Segment Start: Extracted material

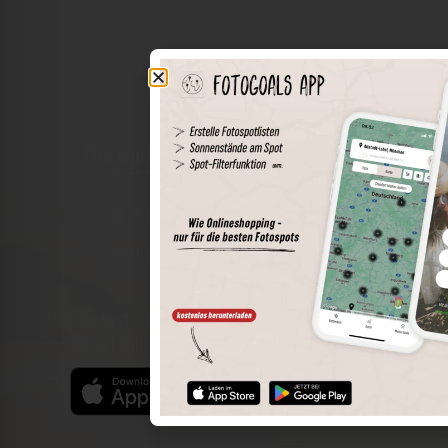
The world of places in your pocket
Perimeter search
Save spots
Sun positions at the spot
Spot details
Filter function
Find the best photo spots even more easily with our app
for iOS and Android and enjoy a wider range of functions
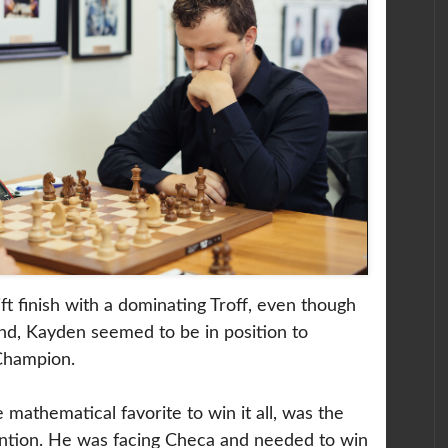
t finish with a dominating Troff, even though
ind, Kayden seemed to be in position to
Champion.
mathematical favorite to win it all, was the
tention. He was facing Checa and needed to win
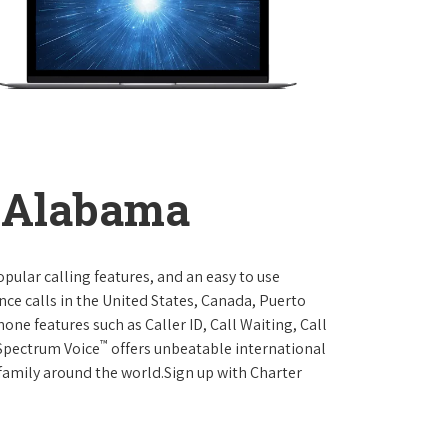
, Alabama
opular calling features, and an easy to use
ce calls in the United States, Canada, Puerto
one features such as Caller ID, Call Waiting, Call
™
 Spectrum Voice
offers unbeatable international
 family around the world.Sign up with Charter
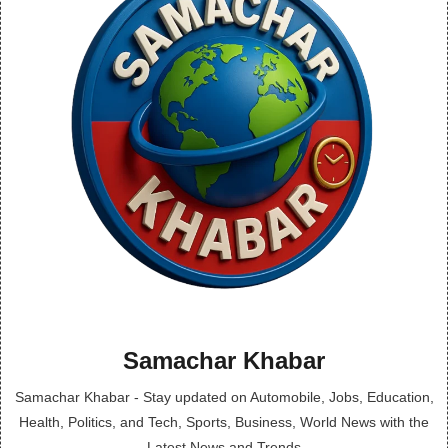
Samachar Khabar
Samachar Khabar - Stay updated on Automobile, Jobs, Education,
Health, Politics, and Tech, Sports, Business, World News with the
Latest News and Trends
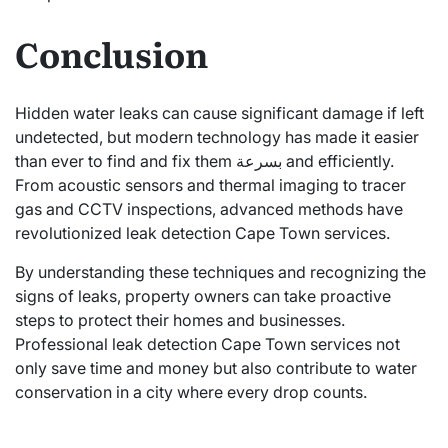
Conclusion
Hidden water leaks can cause significant damage if left
undetected, but modern technology has made it easier
than ever to find and fix them بسرعة and efficiently.
From acoustic sensors and thermal imaging to tracer
gas and CCTV inspections, advanced methods have
revolutionized leak detection Cape Town services.
By understanding these techniques and recognizing the
signs of leaks, property owners can take proactive
steps to protect their homes and businesses.
Professional leak detection Cape Town services not
only save time and money but also contribute to water
conservation in a city where every drop counts.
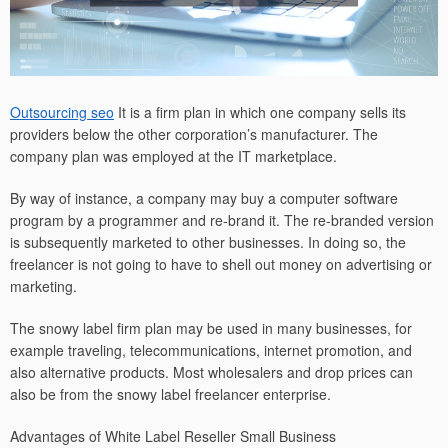
Outsourcing seo
It is a firm plan in which one company sells its
providers below the other corporation’s manufacturer. The
company plan was employed at the IT marketplace.
By way of instance, a company may buy a computer software
program by a programmer and re-brand it. The re-branded version
is subsequently marketed to other businesses. In doing so, the
freelancer is not going to have to shell out money on advertising or
marketing.
The snowy label firm plan may be used in many businesses, for
example traveling, telecommunications, internet promotion, and
also alternative products. Most wholesalers and drop prices can
also be from the snowy label freelancer enterprise.
Advantages of White Label Reseller Small Business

Segment End: Extracted material

- **Directions**:
The answer must consist solely of the lines from the first line of the records through the line containing "than ever to", reproduced exactly and without the pictures.

- **Answer box**:
The world of places in your pocket
Perimeter search
Save spots
Sun positions at the spot
Spot details
Filter function
Find the best photo spots even more easily with our app
for iOS and Android and enjoy a wider range of functions
t finish with a dominating Troff, even though
ind, Kayden seemed to be in position to
Champion.
mathematical favorite to win it all, was the
tention. He was facing Checa and needed to win
, Alabama
opular calling features, and an easy to use
ce calls in the United States, Canada, Puerto
one features such as Caller ID, Call Waiting, Call
™
 Spectrum Voice
offers unbeatable international
 family around the world.Sign up with Charter
Samachar Khabar
Samachar Khabar - Stay updated on Automobile, Jobs, Education,
Health, Politics, and Tech, Sports, Business, World News with the
Latest News and Trends
Conclusion
Hidden water leaks can cause significant damage if left
undetected, but modern technology has made it easier
than ever to find and fix them بسرعة and efficiently.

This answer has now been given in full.